#### EXERCISE DIRECTIONS:
This exercise asks for every record to be output again exactly.

#### Stored data entries:
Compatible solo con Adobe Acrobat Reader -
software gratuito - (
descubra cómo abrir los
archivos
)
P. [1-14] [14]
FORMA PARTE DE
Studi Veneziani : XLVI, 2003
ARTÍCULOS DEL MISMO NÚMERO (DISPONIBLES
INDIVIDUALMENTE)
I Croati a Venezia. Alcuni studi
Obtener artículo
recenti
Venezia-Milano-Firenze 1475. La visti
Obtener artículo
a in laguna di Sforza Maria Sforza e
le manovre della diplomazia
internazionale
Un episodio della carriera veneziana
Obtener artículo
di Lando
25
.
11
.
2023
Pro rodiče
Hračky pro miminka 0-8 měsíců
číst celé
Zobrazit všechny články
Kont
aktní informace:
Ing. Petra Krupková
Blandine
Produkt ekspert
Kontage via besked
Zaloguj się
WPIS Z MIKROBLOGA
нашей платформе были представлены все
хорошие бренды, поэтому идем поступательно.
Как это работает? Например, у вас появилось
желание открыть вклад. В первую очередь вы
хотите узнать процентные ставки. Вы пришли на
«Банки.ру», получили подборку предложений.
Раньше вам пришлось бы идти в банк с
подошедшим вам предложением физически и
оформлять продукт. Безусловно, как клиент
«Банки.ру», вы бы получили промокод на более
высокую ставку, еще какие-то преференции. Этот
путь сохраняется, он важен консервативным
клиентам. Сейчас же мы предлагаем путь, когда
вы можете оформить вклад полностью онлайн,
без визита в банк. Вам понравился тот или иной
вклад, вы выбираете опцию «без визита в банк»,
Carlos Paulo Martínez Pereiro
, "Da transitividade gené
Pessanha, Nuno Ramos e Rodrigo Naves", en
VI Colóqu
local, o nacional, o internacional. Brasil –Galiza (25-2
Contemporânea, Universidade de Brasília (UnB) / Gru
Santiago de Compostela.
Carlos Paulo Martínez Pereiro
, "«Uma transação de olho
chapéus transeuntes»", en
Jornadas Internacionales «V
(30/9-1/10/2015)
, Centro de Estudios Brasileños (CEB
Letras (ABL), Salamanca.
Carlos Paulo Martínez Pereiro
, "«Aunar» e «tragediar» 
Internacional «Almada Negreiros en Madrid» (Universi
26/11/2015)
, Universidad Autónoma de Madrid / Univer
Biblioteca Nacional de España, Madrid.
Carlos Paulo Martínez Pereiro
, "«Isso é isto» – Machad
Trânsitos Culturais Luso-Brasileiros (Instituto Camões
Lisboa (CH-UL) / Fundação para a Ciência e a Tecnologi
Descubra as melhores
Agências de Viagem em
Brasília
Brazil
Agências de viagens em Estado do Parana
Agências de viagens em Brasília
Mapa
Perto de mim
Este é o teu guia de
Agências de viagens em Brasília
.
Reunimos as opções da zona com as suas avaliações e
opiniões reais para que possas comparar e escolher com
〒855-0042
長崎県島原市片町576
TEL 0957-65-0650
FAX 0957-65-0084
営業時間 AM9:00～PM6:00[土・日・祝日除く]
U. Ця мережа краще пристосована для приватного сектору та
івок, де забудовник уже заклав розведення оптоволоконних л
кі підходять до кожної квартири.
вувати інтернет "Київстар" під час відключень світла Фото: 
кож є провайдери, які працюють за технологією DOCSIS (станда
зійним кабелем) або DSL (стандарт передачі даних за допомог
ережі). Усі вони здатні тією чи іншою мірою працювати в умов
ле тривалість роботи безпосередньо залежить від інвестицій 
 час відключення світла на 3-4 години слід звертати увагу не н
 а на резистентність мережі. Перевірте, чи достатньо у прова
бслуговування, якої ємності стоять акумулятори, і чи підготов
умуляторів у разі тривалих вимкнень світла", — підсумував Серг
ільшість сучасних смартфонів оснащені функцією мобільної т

#### SOLVED EXERCISE:
Compatible solo con Adobe Acrobat Reader -
software gratuito - (
descubra cómo abrir los
archivos
)
P. [1-14] [14]
FORMA PARTE DE
Studi Veneziani : XLVI, 2003
ARTÍCULOS DEL MISMO NÚMERO (DISPONIBLES
INDIVIDUALMENTE)
I Croati a Venezia. Alcuni studi
Obtener artículo
recenti
Venezia-Milano-Firenze 1475. La visti
Obtener artículo
a in laguna di Sforza Maria Sforza e
le manovre della diplomazia
internazionale
Un episodio della carriera veneziana
Obtener artículo
di Lando
25
.
11
.
2023
Pro rodiče
Hračky pro miminka 0-8 měsíců
číst celé
Zobrazit všechny články
Kont
aktní informace:
Ing. Petra Krupková
Blandine
Produkt ekspert
Kontage via besked
Zaloguj się
WPIS Z MIKROBLOGA
нашей платформе были представлены все
хорошие бренды, поэтому идем поступательно.
Как это работает? Например, у вас появилось
желание открыть вклад. В первую очередь вы
хотите узнать процентные ставки. Вы пришли на
«Банки.ру», получили подборку предложений.
Раньше вам пришлось бы идти в банк с
подошедшим вам предложением физически и
оформлять продукт. Безусловно, как клиент
«Банки.ру», вы бы получили промокод на более
высокую ставку, еще какие-то преференции. Этот
путь сохраняется, он важен консервативным
клиентам. Сейчас же мы предлагаем путь, когда
вы можете оформить вклад полностью онлайн,
без визита в банк. Вам понравился тот или иной
вклад, вы выбираете опцию «без визита в банк»,
Carlos Paulo Martínez Pereiro
, "Da transitividade gené
Pessanha, Nuno Ramos e Rodrigo Naves", en
VI Colóqu
local, o nacional, o internacional. Brasil –Galiza (25-2
Contemporânea, Universidade de Brasília (UnB) / Gru
Santiago de Compostela.
Carlos Paulo Martínez Pereiro
, "«Uma transação de olho
chapéus transeuntes»", en
Jornadas Internacionales «V
(30/9-1/10/2015)
, Centro de Estudios Brasileños (CEB
Letras (ABL), Salamanca.
Carlos Paulo Martínez Pereiro
, "«Aunar» e «tragediar» 
Internacional «Almada Negreiros en Madrid» (Universi
26/11/2015)
, Universidad Autónoma de Madrid / Univer
Biblioteca Nacional de España, Madrid.
Carlos Paulo Martínez Pereiro
, "«Isso é isto» – Machad
Trânsitos Culturais Luso-Brasileiros (Instituto Camões
Lisboa (CH-UL) / Fundação para a Ciência e a Tecnologi
Descubra as melhores
Agências de Viagem em
Brasília
Brazil
Agências de viagens em Estado do Parana
Agências de viagens em Brasília
Mapa
Perto de mim
Este é o teu guia de
Agências de viagens em Brasília
.
Reunimos as opções da zona com as suas avaliações e
opiniões reais para que possas comparar e escolher com
〒855-0042
長崎県島原市片町576
TEL 0957-65-0650
FAX 0957-65-0084
営業時間 AM9:00～PM6:00[土・日・祝日除く]
U. Ця мережа краще пристосована для приватного сектору та
івок, де забудовник уже заклав розведення оптоволоконних л
кі підходять до кожної квартири.
вувати інтернет "Київстар" під час відключень світла Фото: 
кож є провайдери, які працюють за технологією DOCSIS (станда
зійним кабелем) або DSL (стандарт передачі даних за допомог
ережі). Усі вони здатні тією чи іншою мірою працювати в умов
ле тривалість роботи безпосередньо залежить від інвестицій 
 час відключення світла на 3-4 години слід звертати увагу не н
 а на резистентність мережі. Перевірте, чи достатньо у прова
бслуговування, якої ємності стоять акумулятори, і чи підготов
умуляторів у разі тривалих вимкнень світла", — підсумував Серг
ільшість сучасних смартфонів оснащені функцією мобільної т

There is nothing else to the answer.